# RMS of gaussian distribution

1. Aug 1, 2013

### cqfd

Hi everyone, I'm new here and this is my first post in this forum. ^^

1. The problem statement, all variables and given/known data

Suppose that you observe a fluorescent object whose true location is x0. Individual photons come from this object with apparent locations xi in an approximately Gaussian distribution about x0. The root-mean-square deviation σ of this distribution mostly indicates the wavelength of light, not the true size of the object. But you are interested in the object's position, not its size. To estimate the true mean x0, you decide to take finite sample {x1, ... , xN} and compute its averate <x>N

Even if the object is not moving, nevertheless each time you do the measurement, you'll find a slightly different value for <x>N. Find the root-mean-square deviation of <x>N from the true mean x0.

2. Relevant equations

Gausian distribution: P(x) = 1/sqrt(2Pi)/σ*exp(-(xi-x0)^2/2σ^2)

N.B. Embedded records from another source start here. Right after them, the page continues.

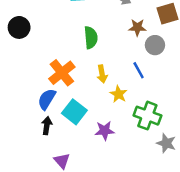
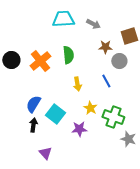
black circle: (19, 27) -> (11, 60), moved
orange cross: (62, 73) -> (40, 61), moved
yellow star: (118, 94) -> (90, 108), moved

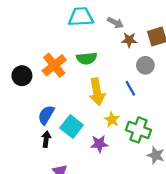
brown star: (105, 47) -> (129, 40), moved
green semicircle: (68, 55) -> (87, 58), turned 90
black circle: (11, 60) -> (22, 76), moved
yellow arrow: (77, 84) -> (97, 92), size x1.6

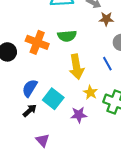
orange cross: (54, 65) -> (37, 42), turned -30
black arrow: (46, 139) -> (30, 110), turned 40

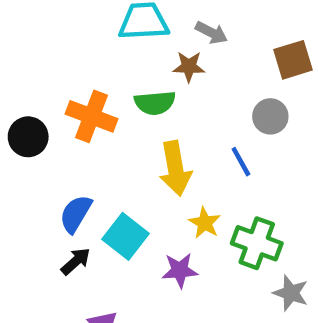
brown star: (106, 19) -> (189, 67), moved

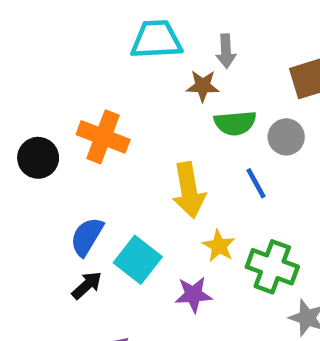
gray arrow: (211, 33) -> (226, 51), turned 60
green semicircle: (155, 103) -> (235, 123), moved

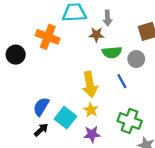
orange cross: (103, 137) -> (48, 37), moved
black circle: (38, 158) -> (16, 55), moved
yellow star: (219, 246) -> (91, 110), moved

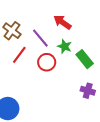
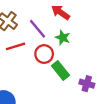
red line: (19, 55) -> (16, 46), turned 36
green rectangle: (85, 59) -> (61, 70), moved

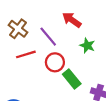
green star: (63, 38) -> (87, 46), moved

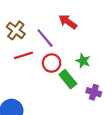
green star: (87, 46) -> (83, 61), moved

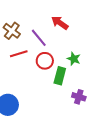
green rectangle: (68, 79) -> (60, 76), turned 54
purple cross: (94, 92) -> (79, 97), moved

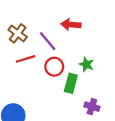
red arrow: (60, 23) -> (71, 25), turned -30

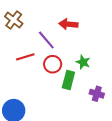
brown cross: (18, 33) -> (14, 20), moved
purple cross: (92, 107) -> (97, 94), moved

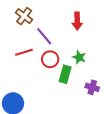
brown cross: (14, 20) -> (24, 16), moved
red arrow: (68, 24) -> (77, 21), moved, turned -96

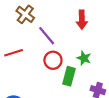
red line: (24, 52) -> (14, 53), moved

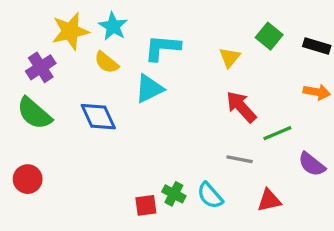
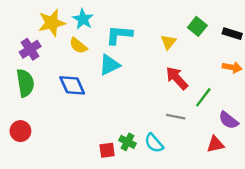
green semicircle: (34, 113) -> (25, 83), turned -140
green line: (277, 133) -> (203, 97), turned -30
red triangle: (269, 200) -> (215, 144), moved

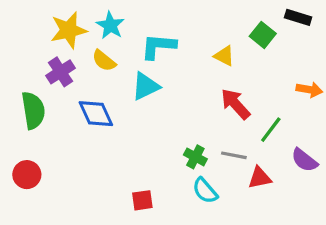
black rectangle: (232, 34) -> (298, 17), moved
yellow triangle: (168, 42) -> (224, 56), turned -42
purple cross: (30, 49) -> (61, 72), moved
green cross: (128, 142) -> (195, 157), moved
red triangle: (215, 144) -> (260, 178), moved

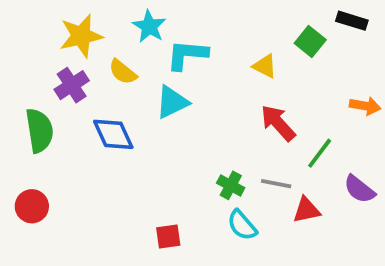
cyan star: (110, 25) -> (149, 26), moved

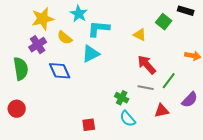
gray line: (276, 184) -> (146, 88), moved
purple semicircle: (359, 189) -> (190, 100), turned -84

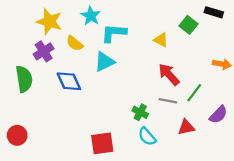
yellow star: (43, 19) -> (49, 21), turned 30
red circle: (17, 109) -> (17, 135), moved
red square: (89, 125) -> (102, 143), size x1.5

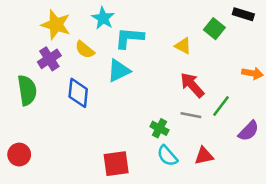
blue diamond: (69, 81) -> (78, 93), turned 30
red triangle: (186, 127) -> (204, 156), moved

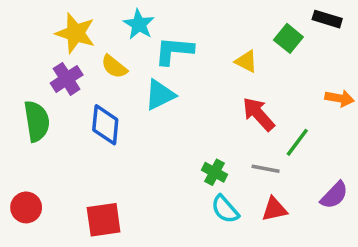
gray line: (191, 115) -> (266, 169), moved
purple semicircle: (249, 131) -> (334, 195), moved
red square: (116, 164) -> (104, 220), moved

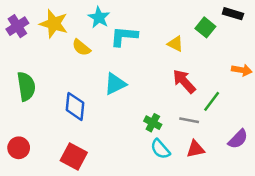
purple cross: (67, 79) -> (17, 26), moved
cyan triangle: (160, 95) -> (115, 84), moved
blue diamond: (105, 125) -> (75, 106), moved
red square: (104, 220) -> (74, 157), turned 36

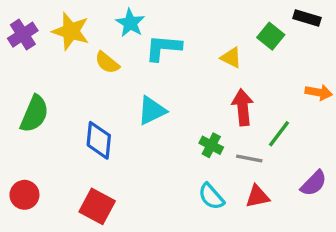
red arrow: (184, 81) -> (243, 107), turned 36
green semicircle: (26, 86) -> (34, 114), turned 32
green cross: (153, 123) -> (211, 145), moved

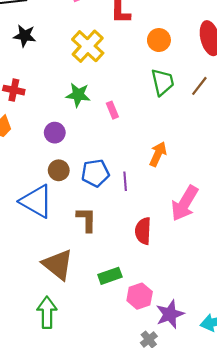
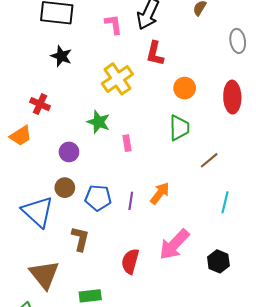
brown line: (199, 86) -> (209, 160), moved
purple line: (125, 181) -> (131, 201), moved

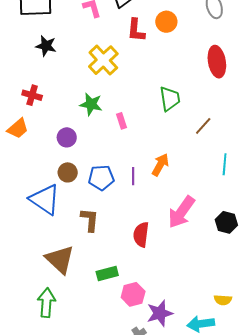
orange circle: (185, 88) -> (166, 22), moved

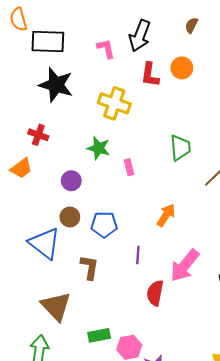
black star: (46, 46) -> (56, 85), size x1.6
yellow cross: (103, 60) -> (114, 103), turned -32
purple line: (133, 176) -> (138, 255), moved
red semicircle: (141, 235) -> (155, 293), moved
green rectangle: (107, 274) -> (99, 335), moved

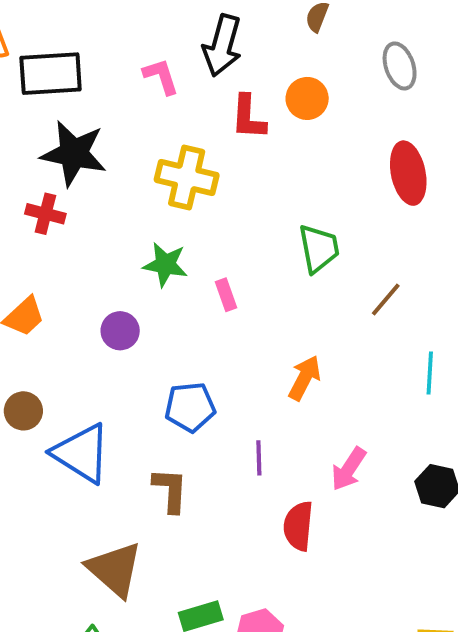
red cross: (38, 135) -> (45, 214), moved
brown circle: (70, 217) -> (23, 411), moved
pink arrow: (185, 265) -> (349, 469), size x0.7

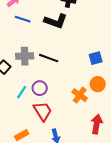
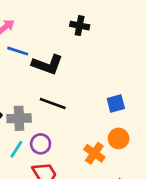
black L-shape: (56, 21) -> (47, 65), moved
gray cross: (25, 56) -> (19, 118), moved

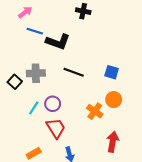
black line: (53, 104) -> (74, 72), moved
blue square: (116, 104) -> (112, 72), turned 32
gray cross: (19, 118) -> (36, 73), moved

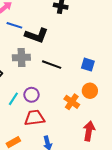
gray cross: (36, 73) -> (21, 58), moved
red trapezoid: (56, 128) -> (35, 118), turned -65

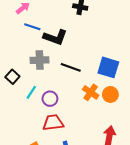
blue square: (88, 65) -> (108, 67), size x1.5
cyan line: (13, 99) -> (31, 92), moved
orange cross: (72, 102) -> (91, 92), moved

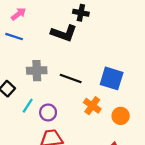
blue line: (32, 27) -> (14, 37), moved
black L-shape: (55, 37) -> (64, 33), moved
orange circle: (110, 94) -> (121, 116), moved

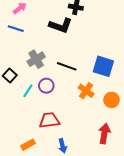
gray cross: (37, 71) -> (36, 59), turned -30
purple circle: (48, 112) -> (46, 86), moved

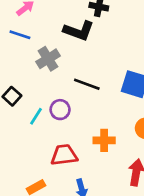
gray cross: (36, 59) -> (48, 59), moved
orange cross: (86, 91) -> (104, 140), moved, turned -35

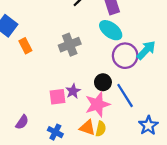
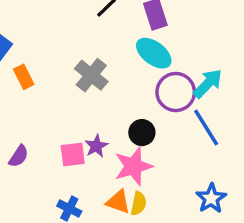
gray cross: (70, 45) -> (91, 75), turned -30
blue line: (125, 96) -> (206, 127), moved
purple semicircle: (22, 122) -> (19, 156), moved

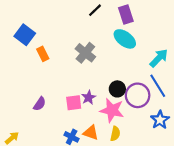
purple circle: (176, 92) -> (138, 95), moved
pink star: (133, 166) -> (112, 110), turned 30
blue star: (211, 198) -> (160, 120), moved
orange triangle: (118, 202) -> (91, 133), moved

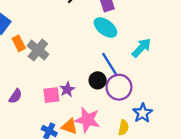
gray cross: (85, 53) -> (38, 50), moved
blue line: (158, 86) -> (110, 65), moved
pink star: (112, 110) -> (87, 120), moved
yellow semicircle: (115, 134) -> (123, 128), moved

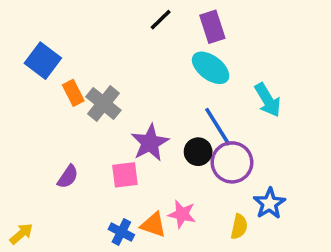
cyan arrow: (141, 48) -> (268, 100), turned 105
purple star: (67, 89) -> (150, 143), moved, size x1.5
pink star: (87, 120) -> (182, 214), size x0.7

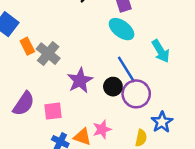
pink square: (125, 175) -> (53, 111), moved
purple semicircle: (68, 177) -> (24, 104), size x1.5
pink star: (182, 214) -> (102, 129), turned -30

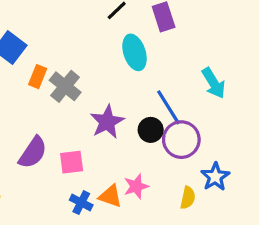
cyan ellipse: (122, 29) -> (135, 52), moved, turned 35
orange rectangle: (27, 46) -> (38, 77), turned 49

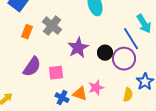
orange rectangle: (38, 77) -> (27, 32), moved
blue line: (168, 107) -> (131, 39), moved

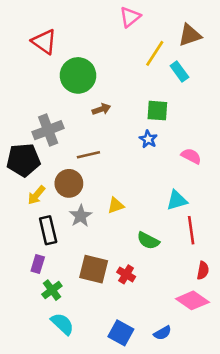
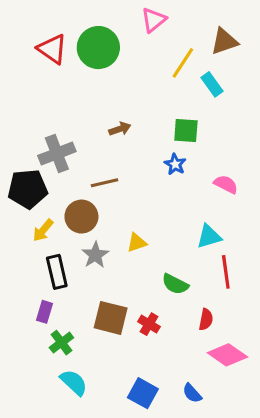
green circle: (78, 75) -> (98, 48), moved
red semicircle: (203, 271) -> (206, 319), moved
blue semicircle: (163, 333) -> (192, 393), turned 78

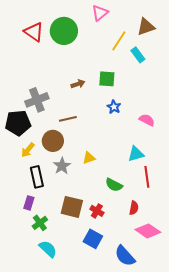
green square: (186, 130) -> (107, 79), moved
blue square: (143, 393) -> (93, 239), moved
blue semicircle: (192, 393) -> (125, 256), size x1.6

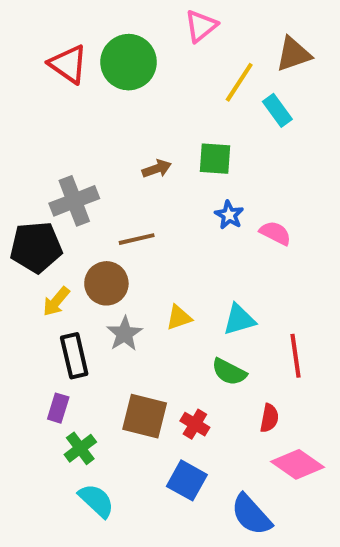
pink semicircle: (147, 120) -> (275, 233), moved
cyan triangle: (136, 154) -> (239, 320), moved

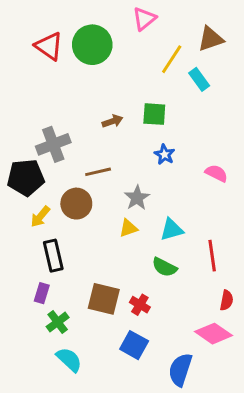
pink semicircle: (275, 233) -> (216, 173), moved
gray star: (125, 334) -> (137, 198), moved
red semicircle: (269, 418) -> (227, 300), moved
blue semicircle: (251, 515) -> (180, 370), turned 60

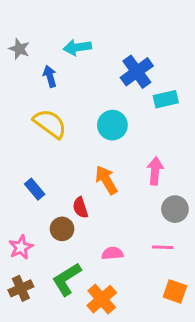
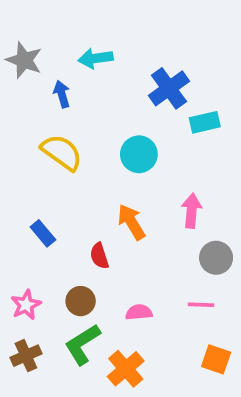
gray star: (19, 49) -> (24, 60), size x1.4
brown circle: (62, 229) -> (81, 301), moved

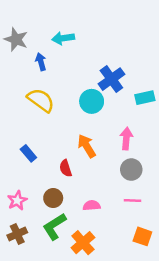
blue cross: (169, 88) -> (111, 79), moved
cyan rectangle: (205, 122) -> (145, 98), moved
gray circle: (216, 258) -> (131, 170), moved

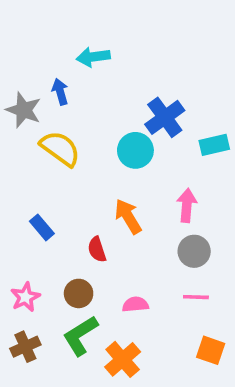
gray star: (16, 39) -> (24, 110), moved

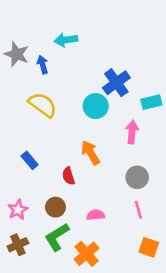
gray star: (24, 110) -> (17, 54), moved
pink arrow: (187, 205) -> (132, 132), moved
pink line: (196, 297) -> (138, 210), turned 72

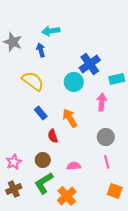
blue arrow: (43, 65) -> (41, 50), moved
blue rectangle: (30, 160) -> (41, 113), moved

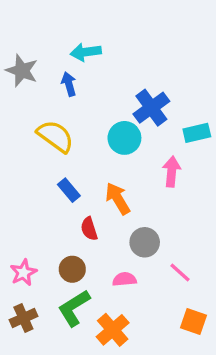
gray circle: (106, 137) -> (145, 242), moved
pink line: (107, 162) -> (180, 273), turned -32

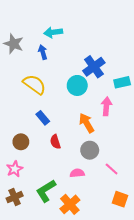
orange arrow: (118, 199) -> (87, 123), moved
brown circle: (72, 269) -> (21, 142), moved

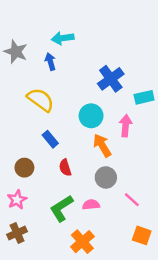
cyan circle: (77, 85) -> (91, 116), moved
green L-shape: (46, 191) -> (61, 208), moved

3. The attempt at a solution

What I've done so far is to compute <x>N = Ʃxi*Gaussian by using the definition of the mean. This is the final form I computed and I didn't find any way to simplify.

Then I assumed that because the measurements are done several times, that <x>N becomes
<x>N,j.

Then I inserted this in the definition of the RMS deviation, which got me this:

RMS = sqrt(<(<x>N,j-x0)^2>).

But this is like a dead end because, honestly, I have no idea how I could solve this analytically. Could you give me a hint or a trick on how I could solve this?

2. Aug 1, 2013

### vela

Staff Emeritus
This isn't correct. The xi's are specific numbers, the result of N measurements. How do you calculate the mean of N numbers?

Once you have that, think of <x>N (in general) as a function of N random variables. In particular, <x>N is itself a random variable, which obeys some distribution. To find the mean of a random variable, you want to calculate its expected value.

3. Aug 1, 2013

### cqfd

Hmm, this makes sense. In fact his was what I thought of in the first place. So I get the mean like this:

<x>N = 1/N*sum(xi)

I'm sorry but I don't understand what this means. All I've calculated so far are the means of the individual samples <x>N,j with the now hopefully correct formula.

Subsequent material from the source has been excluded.